_Work to complete_. Return, word for word, the line containing "Look at this image. Find" and every line after it through the last line of the records below.

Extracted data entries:
<<<<
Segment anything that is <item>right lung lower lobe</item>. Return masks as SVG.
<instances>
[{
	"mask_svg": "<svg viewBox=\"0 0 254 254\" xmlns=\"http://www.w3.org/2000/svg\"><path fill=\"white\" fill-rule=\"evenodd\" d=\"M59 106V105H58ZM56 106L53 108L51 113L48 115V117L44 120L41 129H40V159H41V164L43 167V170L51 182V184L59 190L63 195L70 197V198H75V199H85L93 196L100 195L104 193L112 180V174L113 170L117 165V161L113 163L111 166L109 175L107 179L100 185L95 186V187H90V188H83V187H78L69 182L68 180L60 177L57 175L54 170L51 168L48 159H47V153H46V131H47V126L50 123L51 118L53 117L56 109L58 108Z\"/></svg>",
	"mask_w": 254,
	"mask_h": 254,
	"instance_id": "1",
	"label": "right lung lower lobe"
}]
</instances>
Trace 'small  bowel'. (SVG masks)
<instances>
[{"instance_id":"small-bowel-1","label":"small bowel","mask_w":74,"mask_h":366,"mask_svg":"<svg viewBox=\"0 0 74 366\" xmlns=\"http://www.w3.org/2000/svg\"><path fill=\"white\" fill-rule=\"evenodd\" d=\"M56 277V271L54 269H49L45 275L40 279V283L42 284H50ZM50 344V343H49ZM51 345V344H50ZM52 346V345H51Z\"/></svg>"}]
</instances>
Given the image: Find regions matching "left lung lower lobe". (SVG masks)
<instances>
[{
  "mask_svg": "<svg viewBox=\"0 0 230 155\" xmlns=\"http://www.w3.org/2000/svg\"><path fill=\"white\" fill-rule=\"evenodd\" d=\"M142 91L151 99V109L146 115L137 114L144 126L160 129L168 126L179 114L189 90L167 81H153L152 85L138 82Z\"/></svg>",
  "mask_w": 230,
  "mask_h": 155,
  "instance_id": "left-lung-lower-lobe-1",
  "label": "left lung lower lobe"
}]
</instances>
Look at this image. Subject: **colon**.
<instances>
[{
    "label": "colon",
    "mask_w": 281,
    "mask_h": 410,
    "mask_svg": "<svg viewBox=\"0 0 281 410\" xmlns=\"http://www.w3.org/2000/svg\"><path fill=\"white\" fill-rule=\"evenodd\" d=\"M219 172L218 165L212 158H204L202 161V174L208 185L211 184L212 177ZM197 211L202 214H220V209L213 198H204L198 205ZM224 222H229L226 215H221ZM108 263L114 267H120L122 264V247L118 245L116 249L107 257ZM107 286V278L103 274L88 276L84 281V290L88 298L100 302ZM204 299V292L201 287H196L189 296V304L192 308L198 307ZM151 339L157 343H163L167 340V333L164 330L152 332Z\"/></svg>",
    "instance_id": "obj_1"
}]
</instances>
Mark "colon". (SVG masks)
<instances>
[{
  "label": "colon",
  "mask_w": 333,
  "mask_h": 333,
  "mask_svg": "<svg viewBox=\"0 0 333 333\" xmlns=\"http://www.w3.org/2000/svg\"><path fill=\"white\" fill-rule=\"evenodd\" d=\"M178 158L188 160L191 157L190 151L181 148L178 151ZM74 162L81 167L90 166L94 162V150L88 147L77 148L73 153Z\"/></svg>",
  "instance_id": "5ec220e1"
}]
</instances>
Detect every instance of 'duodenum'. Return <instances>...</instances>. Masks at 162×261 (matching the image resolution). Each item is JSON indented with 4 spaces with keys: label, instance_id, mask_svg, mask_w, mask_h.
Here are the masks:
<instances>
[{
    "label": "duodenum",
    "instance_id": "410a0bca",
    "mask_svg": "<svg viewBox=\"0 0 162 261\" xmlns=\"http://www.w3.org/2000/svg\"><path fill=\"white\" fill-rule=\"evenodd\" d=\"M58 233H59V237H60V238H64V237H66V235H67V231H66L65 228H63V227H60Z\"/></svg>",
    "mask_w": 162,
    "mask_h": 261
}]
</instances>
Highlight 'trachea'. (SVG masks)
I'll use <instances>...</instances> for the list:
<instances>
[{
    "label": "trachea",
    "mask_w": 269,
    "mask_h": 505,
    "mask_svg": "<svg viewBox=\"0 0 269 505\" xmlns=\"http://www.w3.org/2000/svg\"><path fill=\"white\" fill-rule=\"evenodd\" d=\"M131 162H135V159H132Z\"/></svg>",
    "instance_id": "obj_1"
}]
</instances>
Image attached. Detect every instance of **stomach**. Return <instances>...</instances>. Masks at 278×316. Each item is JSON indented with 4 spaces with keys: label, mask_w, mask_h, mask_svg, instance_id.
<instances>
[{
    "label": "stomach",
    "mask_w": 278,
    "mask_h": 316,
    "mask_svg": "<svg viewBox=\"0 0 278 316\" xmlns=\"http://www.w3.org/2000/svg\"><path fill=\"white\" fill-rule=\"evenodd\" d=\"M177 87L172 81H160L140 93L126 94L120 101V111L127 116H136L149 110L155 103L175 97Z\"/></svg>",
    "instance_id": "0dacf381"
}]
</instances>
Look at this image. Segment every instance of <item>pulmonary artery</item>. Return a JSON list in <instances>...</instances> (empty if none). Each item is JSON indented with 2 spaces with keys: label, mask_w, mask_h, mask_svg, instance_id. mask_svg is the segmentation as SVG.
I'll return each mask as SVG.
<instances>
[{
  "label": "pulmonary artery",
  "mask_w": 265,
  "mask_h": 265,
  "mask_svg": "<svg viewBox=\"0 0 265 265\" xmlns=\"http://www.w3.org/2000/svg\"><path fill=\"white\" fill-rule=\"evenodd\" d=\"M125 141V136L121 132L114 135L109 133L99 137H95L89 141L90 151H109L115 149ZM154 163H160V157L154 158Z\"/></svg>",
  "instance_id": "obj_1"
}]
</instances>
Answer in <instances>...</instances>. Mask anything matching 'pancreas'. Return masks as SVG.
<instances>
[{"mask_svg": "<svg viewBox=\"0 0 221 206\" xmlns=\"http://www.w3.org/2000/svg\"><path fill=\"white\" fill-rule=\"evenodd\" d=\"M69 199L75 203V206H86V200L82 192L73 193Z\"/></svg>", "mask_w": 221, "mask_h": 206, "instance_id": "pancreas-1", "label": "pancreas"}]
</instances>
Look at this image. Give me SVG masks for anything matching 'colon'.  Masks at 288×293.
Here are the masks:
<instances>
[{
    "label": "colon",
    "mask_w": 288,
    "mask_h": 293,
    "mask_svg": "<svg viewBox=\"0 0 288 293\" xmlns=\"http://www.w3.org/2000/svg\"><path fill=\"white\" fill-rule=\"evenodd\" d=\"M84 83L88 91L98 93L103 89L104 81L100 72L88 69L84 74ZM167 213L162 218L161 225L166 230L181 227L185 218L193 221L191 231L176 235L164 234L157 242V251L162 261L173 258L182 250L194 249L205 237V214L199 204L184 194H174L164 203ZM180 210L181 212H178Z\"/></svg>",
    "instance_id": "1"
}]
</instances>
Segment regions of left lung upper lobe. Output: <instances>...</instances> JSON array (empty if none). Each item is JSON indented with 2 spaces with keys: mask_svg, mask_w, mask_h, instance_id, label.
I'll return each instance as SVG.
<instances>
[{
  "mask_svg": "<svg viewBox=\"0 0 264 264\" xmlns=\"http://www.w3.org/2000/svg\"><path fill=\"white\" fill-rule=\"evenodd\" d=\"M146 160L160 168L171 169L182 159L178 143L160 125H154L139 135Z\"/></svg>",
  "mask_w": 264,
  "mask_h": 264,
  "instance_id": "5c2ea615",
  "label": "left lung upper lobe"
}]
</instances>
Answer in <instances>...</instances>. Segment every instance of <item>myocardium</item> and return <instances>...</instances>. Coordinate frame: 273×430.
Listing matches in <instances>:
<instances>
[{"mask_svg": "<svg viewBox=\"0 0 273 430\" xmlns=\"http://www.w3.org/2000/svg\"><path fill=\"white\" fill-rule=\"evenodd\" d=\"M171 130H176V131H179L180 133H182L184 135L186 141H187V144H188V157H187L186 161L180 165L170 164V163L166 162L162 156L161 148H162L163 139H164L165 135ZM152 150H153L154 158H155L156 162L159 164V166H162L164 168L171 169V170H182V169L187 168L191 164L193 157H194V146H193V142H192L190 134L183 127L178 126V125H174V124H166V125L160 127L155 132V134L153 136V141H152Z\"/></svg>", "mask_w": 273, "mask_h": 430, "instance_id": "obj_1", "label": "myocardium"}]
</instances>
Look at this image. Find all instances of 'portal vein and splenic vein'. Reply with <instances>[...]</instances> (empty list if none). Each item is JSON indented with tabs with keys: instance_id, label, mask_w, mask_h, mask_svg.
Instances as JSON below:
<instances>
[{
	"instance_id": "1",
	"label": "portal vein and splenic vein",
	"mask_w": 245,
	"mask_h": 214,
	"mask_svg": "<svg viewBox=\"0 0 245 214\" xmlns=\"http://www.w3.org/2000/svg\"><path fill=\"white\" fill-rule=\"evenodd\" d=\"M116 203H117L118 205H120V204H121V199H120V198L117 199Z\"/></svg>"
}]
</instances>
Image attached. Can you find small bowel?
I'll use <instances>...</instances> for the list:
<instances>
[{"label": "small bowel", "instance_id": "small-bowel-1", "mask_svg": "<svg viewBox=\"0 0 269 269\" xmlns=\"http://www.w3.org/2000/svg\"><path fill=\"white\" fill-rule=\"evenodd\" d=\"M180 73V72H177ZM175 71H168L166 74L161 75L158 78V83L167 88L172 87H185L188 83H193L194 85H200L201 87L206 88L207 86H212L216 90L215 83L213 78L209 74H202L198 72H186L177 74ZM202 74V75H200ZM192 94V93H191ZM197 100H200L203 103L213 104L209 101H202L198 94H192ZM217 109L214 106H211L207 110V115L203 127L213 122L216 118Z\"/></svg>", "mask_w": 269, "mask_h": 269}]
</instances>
>>>>
_Reply to the exercise_.
Look at this image. Find all instances of 'portal vein and splenic vein'. Reply with <instances>[...]</instances> (empty list if none). Each item is JSON indented with tabs with keys: instance_id, label, mask_w, mask_h, mask_svg.
Instances as JSON below:
<instances>
[{
	"instance_id": "1",
	"label": "portal vein and splenic vein",
	"mask_w": 245,
	"mask_h": 214,
	"mask_svg": "<svg viewBox=\"0 0 245 214\" xmlns=\"http://www.w3.org/2000/svg\"><path fill=\"white\" fill-rule=\"evenodd\" d=\"M116 203H117L118 205H120V204H121V199H120V198L117 199Z\"/></svg>"
}]
</instances>
Image attached. Can you find small bowel?
I'll use <instances>...</instances> for the list:
<instances>
[{"label": "small bowel", "instance_id": "small-bowel-1", "mask_svg": "<svg viewBox=\"0 0 269 269\" xmlns=\"http://www.w3.org/2000/svg\"><path fill=\"white\" fill-rule=\"evenodd\" d=\"M180 73V72H177ZM175 71H168L166 74L161 75L158 78V83L167 88L172 87H185L188 83H193L194 85H200L201 87L206 88L207 86H212L216 90L215 83L213 78L209 74H202L198 72H186L177 74ZM202 74V75H200ZM192 94V93H191ZM197 100H200L203 103L213 104L209 101H202L198 94H192ZM217 109L214 106H211L207 110V115L203 127L213 122L216 118Z\"/></svg>", "mask_w": 269, "mask_h": 269}]
</instances>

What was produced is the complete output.